If I studied in either Ateneo de Manila University or Miriam College and had to cross this footbridge everyday, I would never wear a skirt!

footbridge between Miriam College and Ateneo de Manila University

Bridges around the world: Sunday Bridges
Sunday Bridges

June 4, 2011


The lampposts at the Rizal Park have two decorations which are reminders of our colonial past: the kalesa of the Spanish era

kalesa decoration on a lamp post in Rizal Park

and the eagle of the American era.

eagle decoration on a lamp post in Rizal Park

June 3, 2011

Empty cups

Inside the Eastwood Mall branch of my favorite Coffee Bean & Tea Leaf. We were the only ones without laptops.

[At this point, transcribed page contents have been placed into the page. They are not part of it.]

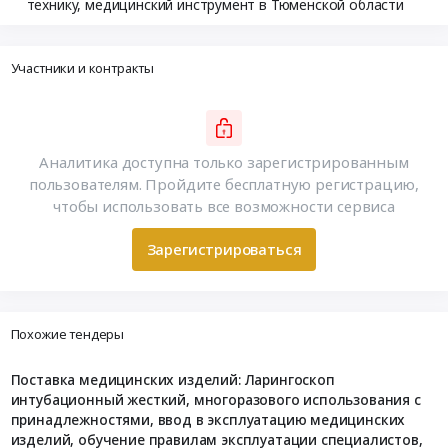
технику, медицинский инструмент в Тюменской области
Участники и контракты
Аналитика доступна только зарегистрированным
пользователям. Пройдите бесплатную регистрацию,
чтобы использовать все возможности сервиса
Зарегистрироваться
Похожие тендеры
Поставка медицинских изделий: Ларингоскоп
интубационный жесткий, многоразового использования с
принадлежностями, ввод в эксплуатацию медицинских
изделий, обучение правилам эксплуатации специалистов,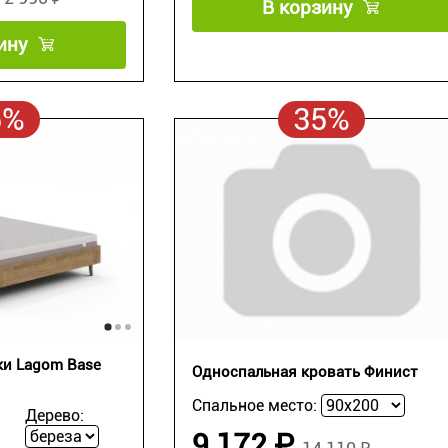
В корзину
ину
5%
35%
ки Lagom Base
Односпальная кровать Финист
Спальное место:
Дерево:
9 172 ₽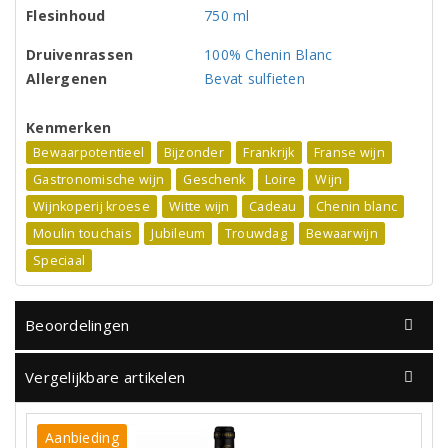
Flesinhoud
750 ml
Druivenrassen
100% Chenin Blanc
Allergenen
Bevat sulfieten
Kenmerken
Bewaarpotentieel
Bijzonder
Frankrijk
Franse wijn
Gastronomische wijn
Geschenk
Loire
Wijn
Wijnkoperij kroese
Witte wijn
Cadeau
Chenin blanc
Moulin touchais
Jubileum
Trouwdag
Bewaarwijn
Speciaal
Beoordelingen
Vergelijkbare artikelen
Aanbieding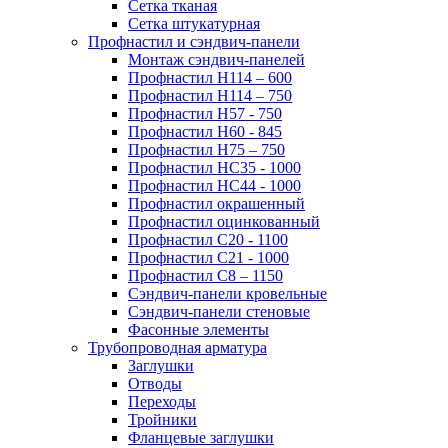
Сетка тканая
Сетка штукатурная
Профнастил и сэндвич-панели
Монтаж сэндвич-панелей
Профнастил Н114 – 600
Профнастил Н114 – 750
Профнастил Н57 - 750
Профнастил Н60 - 845
Профнастил Н75 – 750
Профнастил НС35 - 1000
Профнастил НС44 - 1000
Профнастил окрашенный
Профнастил оцинкованный
Профнастил С20 - 1100
Профнастил С21 - 1000
Профнастил С8 – 1150
Сэндвич-панели кровельные
Сэндвич-панели стеновые
Фасонные элементы
Трубопроводная арматура
Заглушки
Отводы
Переходы
Тройники
Фланцевые заглушки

people with laptops inside Coffee Bean & Tea Leaf

June 2, 2011

Light show

The building across Eastwood Mall—which looks to be specially made for Business Process Outsourcing (BPO) companies if the staff dining areas in the round tower are any indication—has multi-colored lights running horizontally across its entire facade.

colored lights on a BPO center in Eastwood
colored lights on a BPO center in Eastwood
colored lights on a BPO center in Eastwood

June 1, 2011

Land under construction

THEME DAY: UNDER CONSTRUCTION • The Cultural Center of the Philippines (including Sofitel Manila and Harbour Square which are in the same complex), SM Mall of Asia (currently the 4th largest mall in the world), and many of the luxury residential condominium buildings in Pasay City with fantastic views of Manila Bay and its gorgeous sunsets, all stand on land reclaimed from the sea. And it looks as if the sea is still trying to get some of it back.